Central to many of the subsequent reactions is NF-κB (nuclear factor kappa-light-chain-enhancer of activated B-cells) – a protein complex involved in cellular responses to stimuli such as stress, free radicals, cytokines and viral or bacterial antigens.
When the PRRs and inflammasomes of leukocytes are activated, their granules are exocytosed and inflammatory mediators released. For example, large amounts of TNF-α and histamine are released by stimulated mast cells and other cells involved in inflammation. Inflammasomes also contain pro-caspase 1 (IL-1β converting enzyme [ICE]) which, when activated, consequently produces the inflammatory cytokines IL-1β and IL-18.

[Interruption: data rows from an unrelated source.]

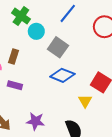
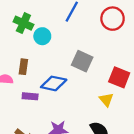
gray square: (58, 47) -> (82, 61), moved
blue diamond: (62, 75) -> (54, 83), moved

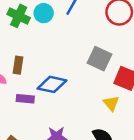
cyan circle: (42, 36) -> (44, 13), moved
gray square: (82, 61) -> (100, 59), moved

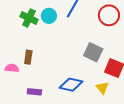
blue diamond: (52, 84) -> (71, 85), moved
purple rectangle: (25, 99) -> (34, 92), moved

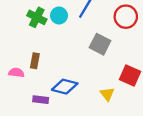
gray square: (93, 52) -> (100, 44), moved
blue diamond: (71, 85) -> (65, 87), moved
yellow triangle: (102, 88) -> (107, 94), moved

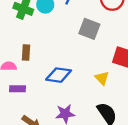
purple rectangle: (41, 100) -> (18, 89), moved

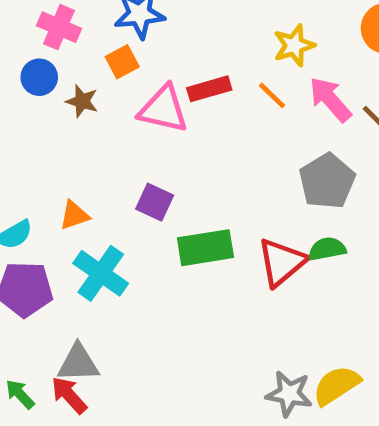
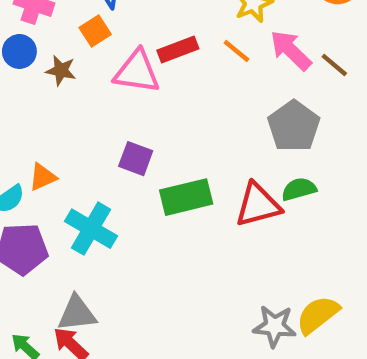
orange triangle: (74, 215) -> (43, 177), moved
red triangle: (282, 262) -> (258, 205), turned 30

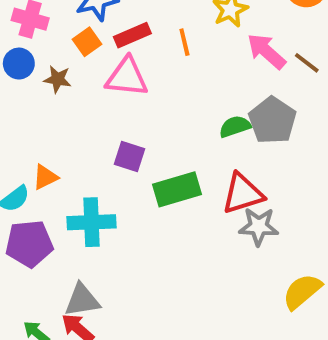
red rectangle: (178, 50) -> (132, 35), moved
orange line: (236, 51) -> (184, 42), moved, turned 40
green semicircle: (299, 189) -> (235, 127), moved
cyan cross: (91, 229) -> (92, 222), turned -30
gray star: (275, 326) -> (259, 226), moved

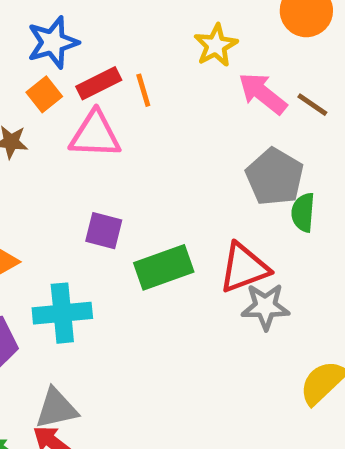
orange line: (184, 42) -> (143, 90), moved
green semicircle: (235, 127) -> (303, 212), moved, turned -64

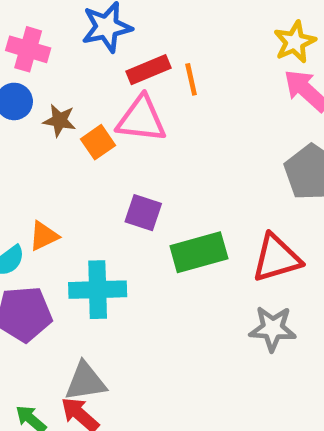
yellow star: (216, 45) -> (295, 42), moved
orange square: (44, 94) -> (98, 142), moved
gray star: (265, 307) -> (273, 329), moved

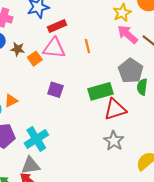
orange line: (191, 79) -> (87, 46), moved
green rectangle: (199, 252) -> (100, 91), moved
cyan cross: (98, 290) -> (36, 139), moved, turned -30
gray star: (273, 329) -> (114, 141), turned 30

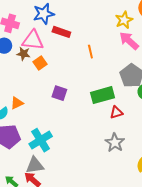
red rectangle: (57, 26) -> (61, 32), turned 42
pink triangle: (54, 48) -> (33, 40), moved
red triangle: (115, 109) -> (116, 112), size x0.6

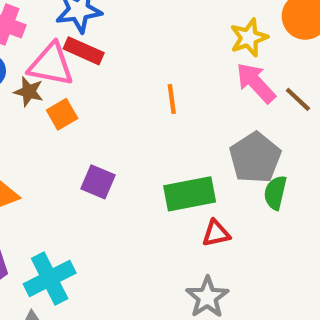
red rectangle: (61, 32) -> (84, 51), moved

IL-1β is a potent pyrogen (fever producer) which activates lymphocytes, NK cells and endothelial cell secretion of interferon gamma (IFN-γ) and initiates the acute phase response.
Conclusion
Innate immunity is the first line of defence against pathogens.
It is characterized by the speed of onset, and the lack of memory and discrimination (specificity).
In addition to the protective effects of anatomical and physiological barriers, innate immunity involves protective reflexes, immune cells, and inflammatory products.
Cells involved in innate immunity recognize pathogens through various receptors known collectively as pattern recognition receptors (PRR).
IL-1β, IL-18, and NF-kB are particularly important in mediating inflammation and innate immune responses.